WHAT THE TASK REQUIRES = Although the records contain pictures, repeat only the text of every line exactly.
+++++
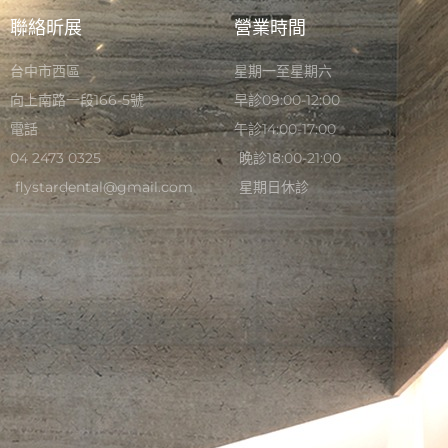
聯絡昕展
營業時間
台中市西區
星期一至星期六
向上南路一段166-5號
早診09:00-12:00
電話
午診14:00-17:00
04 2473 0325
晚診18:00-21:00
flystardental@gmail.com
星期日休診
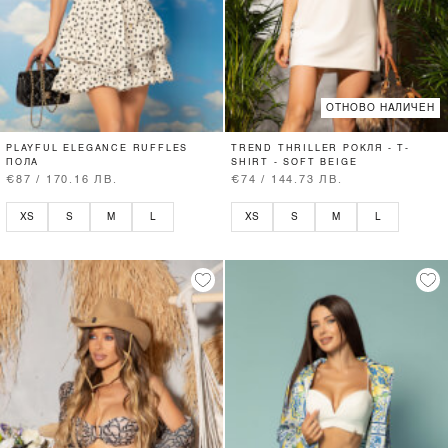
ОТНОВО НАЛИЧЕН
PLAYFUL ELEGANCE RUFFLES
TREND THRILLER РОКЛЯ - T-
ПОЛА
SHIRT - SOFT BEIGE
€87 / 170.16 ЛВ.
€74 / 144.73 ЛВ.
XS
S
M
L
XS
S
M
L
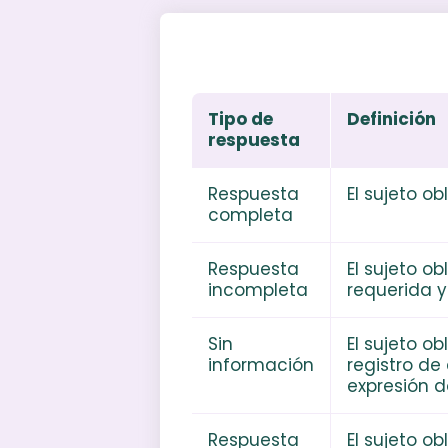
Tipo de
Definición
respuesta
Respuesta
El sujeto o
completa
Respuesta
El sujeto o
incompleta
requerida y
Sin
El sujeto o
información
registro de
expresión d
Respuesta
El sujeto o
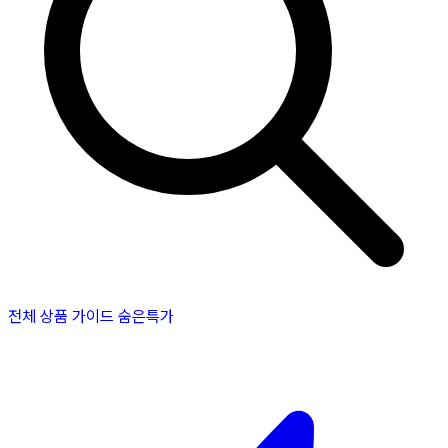
전체 상품
가이드
숨은특가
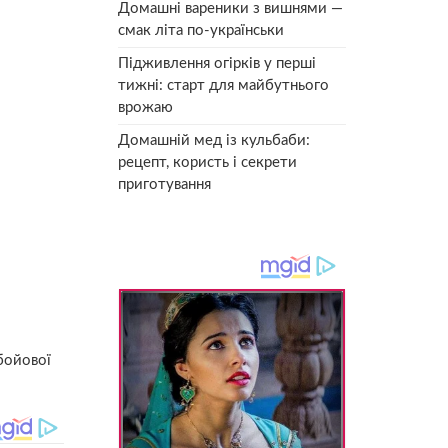
Домашні вареники з вишнями —
смак літа по-українськи
Підживлення огірків у перші
тижні: старт для майбутнього
врожаю
Домашній мед із кульбаби:
рецепт, користь і секрети
приготування
бойової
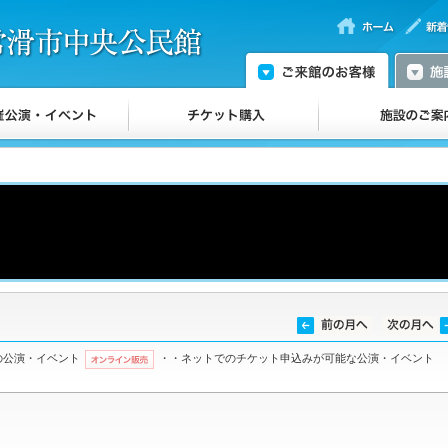
の公演・イベント
・・ネットでのチケット申込みが可能な公演・イベント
+++++
RESPONSE TO THIS TASK =
聯絡昕展
營業時間
台中市西區
星期一至星期六
向上南路一段166-5號
早診09:00-12:00
電話
午診14:00-17:00
04 2473 0325
晚診18:00-21:00
flystardental@gmail.com
星期日休診
ОТНОВО НАЛИЧЕН
PLAYFUL ELEGANCE RUFFLES
TREND THRILLER РОКЛЯ - T-
ПОЛА
SHIRT - SOFT BEIGE
€87 / 170.16 ЛВ.
€74 / 144.73 ЛВ.
XS
S
M
L
XS
S
M
L
Tipo de
Definición
respuesta
Respuesta
El sujeto o
completa
Respuesta
El sujeto o
incompleta
requerida y
Sin
El sujeto o
información
registro de
expresión d
Respuesta
El sujeto o
전체 상품
가이드
숨은특가
Домашні вареники з вишнями —
смак літа по-українськи
Підживлення огірків у перші
тижні: старт для майбутнього
врожаю
Домашній мед із кульбаби:
рецепт, користь і секрети
приготування
бойової
の公演・イベント
・・ネットでのチケット申込みが可能な公演・イベント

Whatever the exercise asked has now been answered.